At the end of each day I spend about 15 minutes grooming the list, moving
completed tasks/items below the lowest rank todo item, and often breaking
ambiguous tasks into smaller pieces that are easier to chew.

I try to combine no-brainer tasks with interesting but abstract ones so that
each morning depending on my mood I can either grind through the simple ones
or research the weird ones.

One of the best things about this is that it serves as a handy record for
things done and at the end of each month can be referenced for reporting
accomplishments as needed.

Also, if your company is hiring please let us know!

------
WheelsAtLarge
Set a schedule and follow it. Always start at the same time, take your breaks
and day's end at the same time. It's easy to lose control of your day and have
a situation where you mix work and your life and there are no boundaries. Also
get out of the house for lunch and breaks.

------
soneca
It was not work, but I spent 8 months learning how to code by myself from home

You will probably find your own routine, but an essential thing for me was to
have very clear when you are on a break and when you are not.
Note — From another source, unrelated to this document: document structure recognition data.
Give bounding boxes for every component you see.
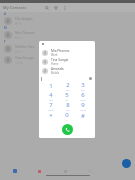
staticText: MNO [80,99,86,101]
staticText: WXYZ [80,109,86,111]
button[interactable]: 5 [59,91,75,101]
button[interactable]: 3 [75,81,91,91]
staticText: ABC [65,89,70,91]
button[interactable]: Tabitha Tara [0,43,63,54]
staticText: 8 [66,101,70,109]
staticText: GHI [49,99,53,101]
button[interactable]: 6 [75,91,91,101]
button[interactable]: Mia Phoenix [39,48,95,57]
button[interactable]: 8 [59,101,75,111]
staticText: 6 [81,91,85,99]
button[interactable]: Tina Sungai [0,54,63,65]
staticText: 0 [65,111,69,119]
button[interactable]: Amanda [39,66,95,75]
button[interactable]: Photos app [61,167,69,175]
staticText: 7 [49,101,53,109]
staticText: PQRS [48,109,54,111]
staticText: JKL [65,99,69,101]
button[interactable]: * [43,111,59,121]
button[interactable]: Mia Phoenix [0,29,63,40]
staticText: A [4,12,6,15]
staticText: My Contacts [3,5,27,10]
staticText: Tina Sungai [51,58,69,62]
staticText: 4 [49,91,53,99]
button[interactable]: 4 [43,91,59,101]
staticText: Mobile [51,71,60,75]
button[interactable]: Add contact [122,159,131,168]
button[interactable]: Clear [89,77,92,80]
button[interactable]: 0 [59,111,75,121]
button[interactable]: 2 [59,81,75,91]
staticText: DEF [81,89,85,91]
button[interactable]: # [75,111,91,121]
staticText: Home [51,62,59,66]
staticText: Tina Sungai [15,55,34,60]
staticText: TUV [65,109,70,111]
staticText: 3 [81,81,85,89]
staticText: T [4,40,6,43]
staticText: * [49,112,53,120]
button[interactable]: Search [42,3,51,12]
staticText: Tabitha Tara [15,44,35,49]
button[interactable]: 1 [43,81,59,91]
staticText: + [66,119,68,121]
staticText: Mia Phoenix [51,49,70,53]
button[interactable]: Tina Sungai [39,57,95,66]
button[interactable]: Messages app [35,167,43,175]
button[interactable]: 7 [43,101,59,111]
button[interactable]: More options [60,3,69,12]
staticText: Work [51,53,58,57]
staticText: 9 [81,101,85,109]
staticText: M [4,26,7,29]
staticText: Amanda [51,67,64,71]
staticText: 1 [49,82,53,90]
staticText: Ella Adagio [15,16,33,21]
button[interactable]: Ella Adagio [0,15,63,26]
staticText: # [81,112,85,120]
staticText: Mia Phoenix [15,30,35,35]
button[interactable]: Sort [51,3,60,12]
button[interactable]: Contacts app [11,167,19,175]
staticText: 5 [65,91,69,99]
button[interactable]: 9 [75,101,91,111]
staticText: 2 [66,81,70,89]
button[interactable]: Call [62,124,73,135]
When you are not on a break, you do not allow yourself to browse aimless on
HN, or Reddit, or whatever. No checking messages on the phone, no snacks, no
chatting with the family.

Breaks longer than 15min should always be planned at the beginning of the day.

Unscheduled breaks should not be longer than 10min.

But when you are on a break, you are on a break. Rest, chat browse. Just honor
the time you stipulated for the break.

Good luck! Let me know if your company is hiring frontend devs! :)

------
nwrk
Lucky you. Remote is great!

Some points to share:

\- headphones are must (in case you are not alone / rooms)

\- good music, good coffee, good internet

\- discipline

\- discipline

\- discipline

\- time management / time boxing

\- enjoy the benefits of free time / your own schedule

------
Bob312371
I've been working from home for the last 2 years. It used to be tough since I
was an avid procrastinator. What I learned is that a disconnect can form from
your work and the reward you feel when you do a good job. This can especially
happen on long tasks where the right solution keeps evading you.

So what I do now is this, if I'm feeling like the motivation is not there,
I'll look over all the tasks I have to do and I'll work on the easiest task
that will provide the largest amount of visual feedback.

For example, if I'm working on the front-end and there is a task to update the
style of a generic button, if I update that button the whole app will look
different since it's a generic and it's everywhere.

This provides a sense of accomplishment and usually kicks me back into gear
and gets me excited to work on something harder with a potentially much larger
reward in the end.

An important caveat, the task should only be associated with the project.
Working on your editor config should not be part of that task list.

------
kasey_junk
One thing I try to do is remember that onsite people take breaks too.

I very rarely go on a coffee run working remote, but I do go on a “do dishes”
run.

It’s a little late now but keeping a log of what you are actually doing at the
office is very valuable.

------
habib1
Have a dedicated workspace. ... Stay off social media. ... Dress for success.
... Set boundaries. ... Avoid procrastination. ... Save household chores for
later. ... Create a schedule. ... Take a gym break.

------
Pete-Codes
I would always start with the hardest tasks you have to get them out of the
way. If you are prone to distractions then I guess just work in a room without
TV etc. I work from home and cafes on my business and I am able to get work
done. If anything I think remote works helps you work harder as you don't want
people thinking you aren't working :)

------
clintonb
Give yourself a commute at the beginning and end of the day to get some
exercise. I take 15-30 minutes to get breakfast and go for a walk in a nearby
park. In the evening I will walk around a nearby lake.

My daily step goal is 11K. When I work from home, and don’t make the
“commute,” I’m lucky to have 1K steps by lunch.

------
mudasirtumarm
Work in limited time but keep focus because it's mandatory.If you can't focus
then leave it.

------
cvaidya1986
Start looking for a new job.